En fin de soirée, le cabinet du ministre Charette a signalé à La Presse qu’il comptait « sur l’entreprise pour réhabiliter le terrain rapidement ». Le Ministère a aussi demandé au CN de lui soumettre « un plan de mesures correctrices ».

Le cabinet du ministre fédéral de l’Environnement, Steven Guilbeault, s’est contenté d’un bref commentaire. « Environnement et Changement climatique Canada (ECCC) a tout récemment été mis au fait de la situation. Le secteur visé par l’activité [du CN] n’est ni une terre fédérale ni couvert par un décret de protection pris en vertu de la Loi sur les espèces en péril. ECCC n’avait donc aucune autorisation à émettre. »

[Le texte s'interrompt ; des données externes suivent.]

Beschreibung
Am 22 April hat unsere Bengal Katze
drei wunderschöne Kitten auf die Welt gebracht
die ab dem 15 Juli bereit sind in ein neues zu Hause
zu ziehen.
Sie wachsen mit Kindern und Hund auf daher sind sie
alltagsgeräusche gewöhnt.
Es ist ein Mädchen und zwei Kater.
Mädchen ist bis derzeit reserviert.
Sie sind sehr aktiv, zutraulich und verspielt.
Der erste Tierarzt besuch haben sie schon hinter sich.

« Rendus à un point critique »

« C’est très décevant, a déclaré Tommy Montpetit, directeur de la conservation à l’organisme Ciel et Terre. Si on ne fait rien rapidement, cette espèce-là va s’éteindre. »

« On est rendus à un point critique pour la survie de cette espèce, ajoute celui qui milite pour la protection de la rainette faux-grillon depuis plus de 25 ans. Si un braconnier tue des orignaux sans permis, on va s’empresser de le mettre à l’amende. Mais pour une espèce en péril, nos deux ministères de l’Environnement se renvoient la balle et, pendant ce temps, il ne se passe rien. »

Selon Alain Branchaud, directeur général de la Société pour la nature et les parcs au Québec, « cette énième destruction d’un habitat de la rainette faux-grillon en Montérégie illustre les lacunes actuelles dans la protection de nos espèces en péril. Pour protéger rapidement tous les habitats nécessaires à la survie et au rétablissement de l’espèce, il faudra une bonne dose de volonté politique et un effort concerté des municipalités et des gouvernements provincial et fédéral », conclut-il.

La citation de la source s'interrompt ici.